Doubts were raised as to whether the brutalities were from a drug raid.
After being informed of the case, the provincial police in southwest China's Yunnan Province immediately sent a working team to investigate along the river. The team got witness testimony that armed men in black were onboard the Chinese ships and escaped on speedboats before the Thai soldiers had arrived.
On Oct 23, China's Minister of Public Security Meng Jianzhu arrived in Yunnan to guide the investigation. Another delegation headed by Vice Minister of Public Security Zhang Xinfeng visited Thailand to get further information about the case and urged Thai police to solve the case as quickly as possible.

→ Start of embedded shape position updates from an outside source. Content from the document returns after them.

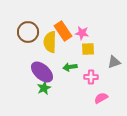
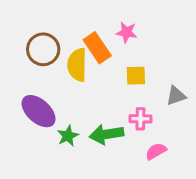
pink star: (82, 33) -> (127, 32), moved
green arrow: (70, 67) -> (106, 134), moved, size x1.5
purple ellipse: (42, 72) -> (39, 111), moved

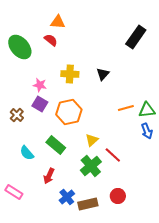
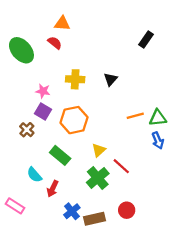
black rectangle: (136, 37) -> (146, 40), size x0.7
brown cross: (17, 115) -> (27, 130), moved
cyan semicircle: (27, 153) -> (34, 175), moved

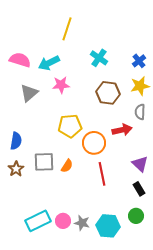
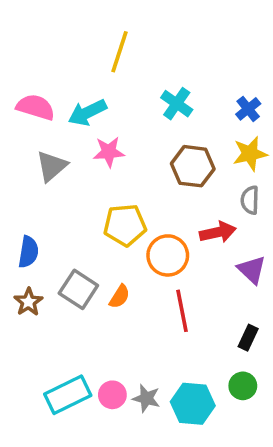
gray square: (44, 162) -> (78, 289), turned 35
purple triangle: (140, 164) -> (252, 270), moved
black rectangle: (139, 189) -> (248, 338), turned 56

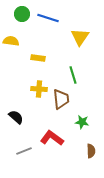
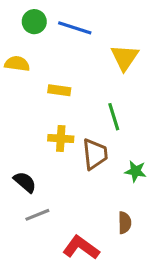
green star: (82, 122) -> (136, 171), moved
red L-shape: (52, 138) -> (81, 248), moved
gray line: (24, 151) -> (37, 215), moved
brown semicircle: (91, 151) -> (125, 223), moved

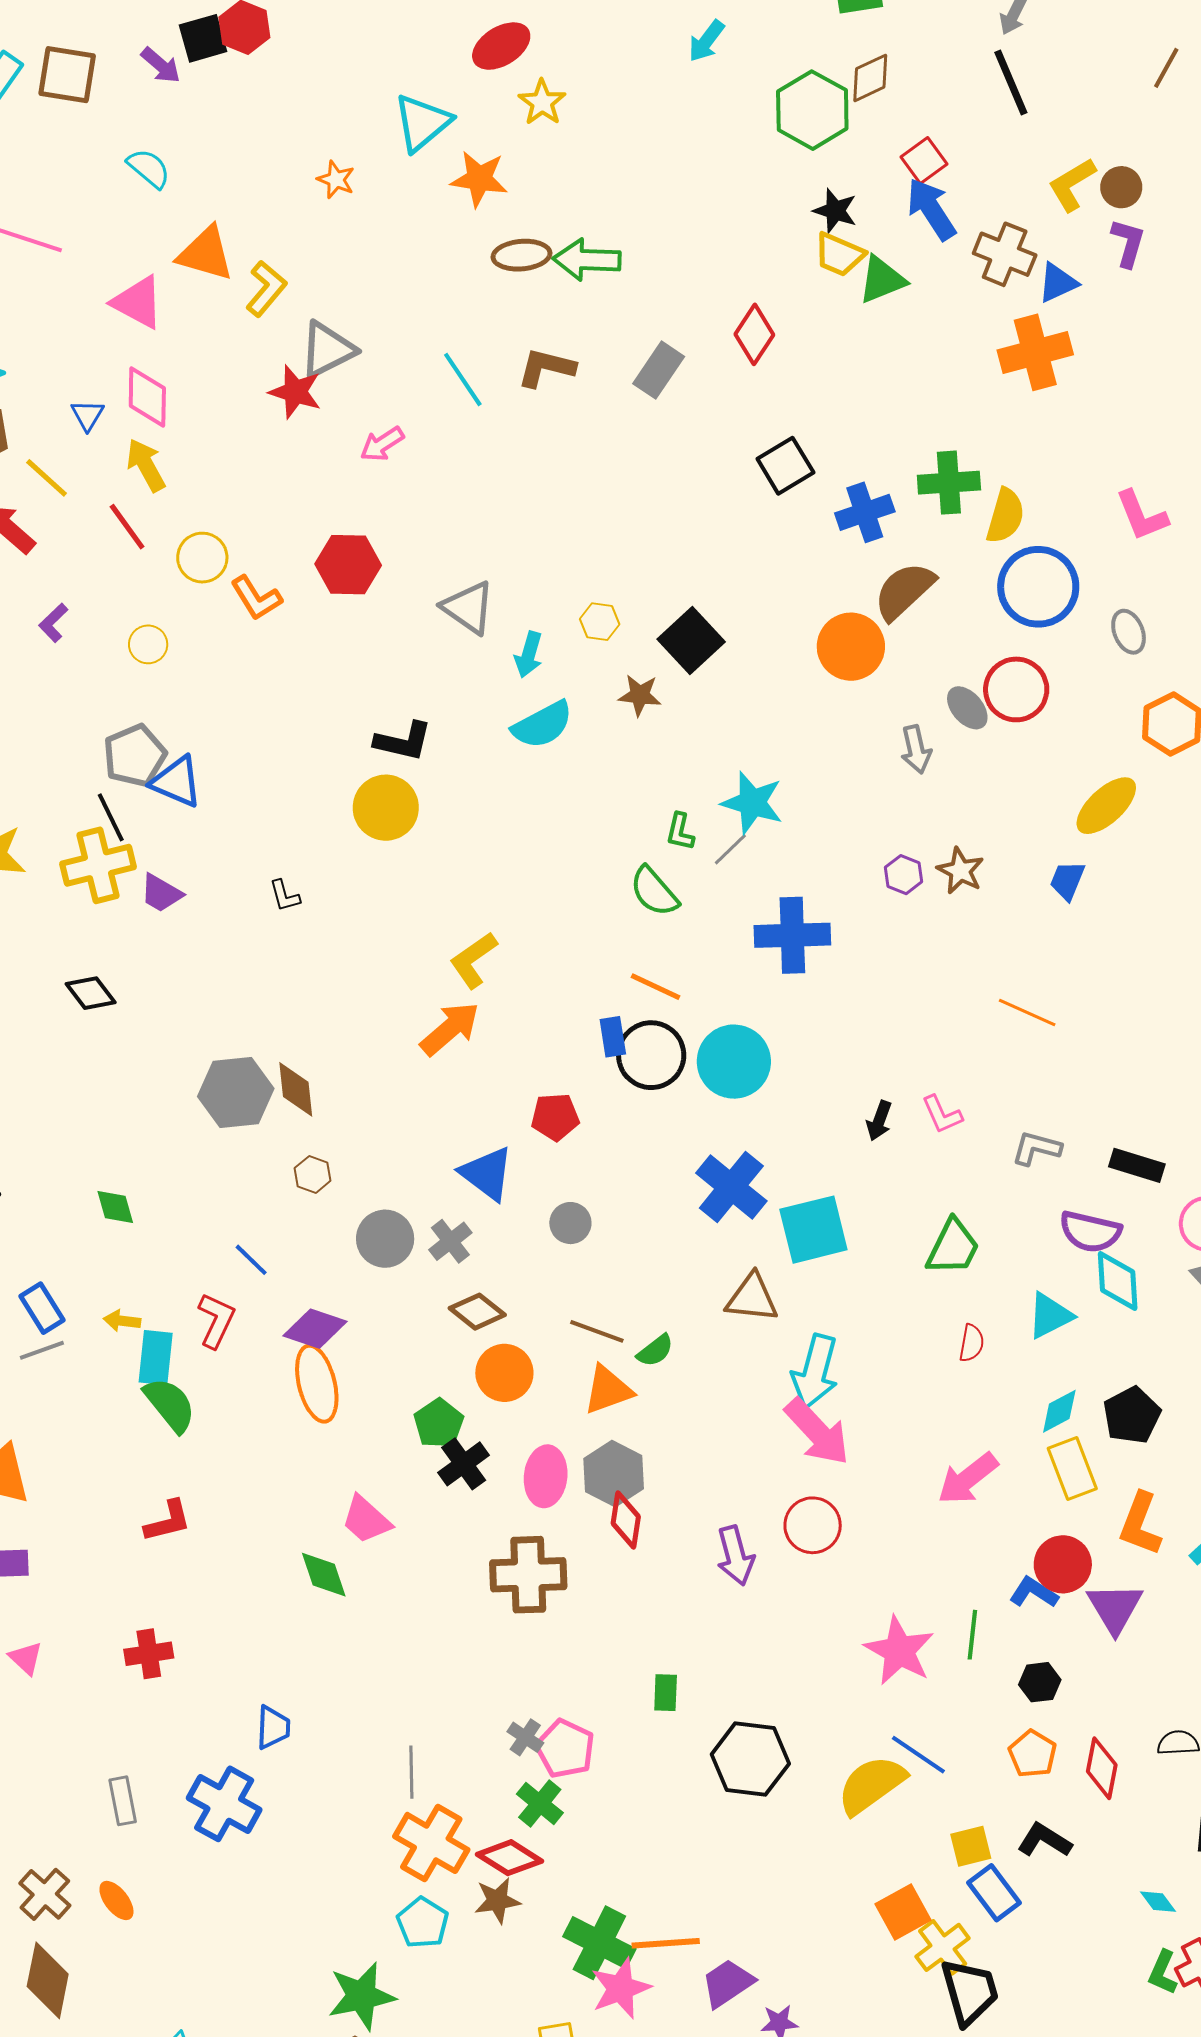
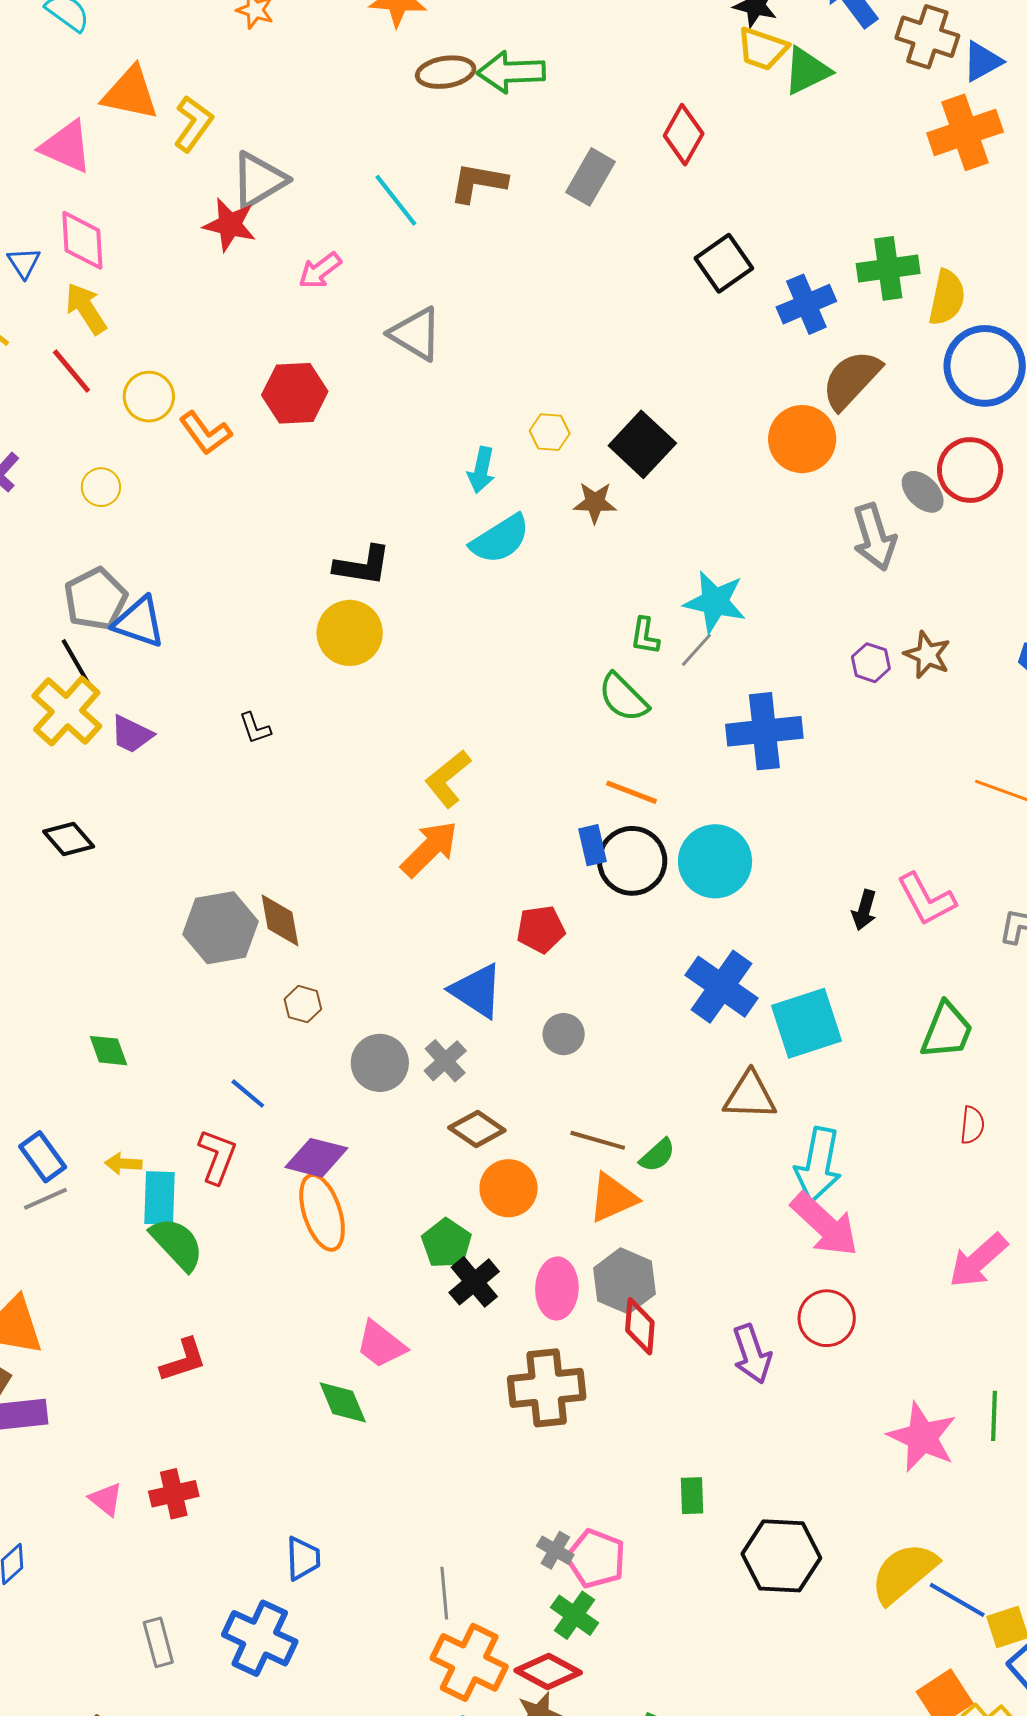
gray triangle: (468, 608) -> (416, 334), moved
gray arrow: (916, 749) -> (874, 537), size x1.4
yellow cross: (98, 865) -> (67, 711), turned -30
pink L-shape: (942, 1115) -> (926, 899), size x1.4
pink triangle: (26, 1658) -> (106, 1499), moved
blue line: (918, 1755) -> (957, 1600), moved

No more than one month after the incident, a special team was set up to help with the investigation. It consisted of police from the Ministry of Public Security as well as provincial, prefectural and county-level police authorities.
However, the mission was made harder because the scene of the crime, the "Golden Triangle," is outside of China and the suspects were believed to be foreigners. The "Golden Triangle" is a region known for its drug trafficking.
With a length of almost 5,000 km, the Mekong River, known in China as the Lancang River, is one of the most important waterways in southeast Asia, linking the countries of China, Laos, Myanmar and Thailand.
However, the troubled "Golden Triangle" region along the river is in a state of anarchy with military forces, police, local armed forces and criminal gangs.
In late October, China, Laos, Myanmar and Thailand agreed to take joint action to crack down on cross-border crime and secure transportation along the Mekong River, after a meeting attended by Meng and Thai Deputy Prime Minister Kowit Wattana, Laotian Deputy Prime Minister and Minister of Defense Douangchay Phichit and Myanmar's Minister of Home Affairs Ko Ko.
The four countries agreed to share intelligence and organize joint patrols.
At the meeting, it was clarified that the Chinese crew members were innocent with no link to illegal activities.
Two months after the attack, the four countries started their first joint patrol in the Mekong waters to escort plying ships.
Meanwhile, the Chinese investigation team members agreed that identifying the men in black was a priority. A drug ring led by Naw Kham, a notorious drug lord nicknamed "godfather" in the region, became the top suspect. Naw Kham's gang was believed to be responsible for a large number of cases of manslaughter, looting, armed drug trafficking, charging "protection money" and kidnapping.
An interrogation of a gang member indicated that Yi Lai, the gang's No. 3 chief had once mentioned the group's involvement in the October 5 murders.
In mid-December, Yi Lai was arrested during cooperative action by the Chinese and Laotian police. He confessed that Naw Kham and other gang members had conspired with some renegade Thai soldiers to commit the murders.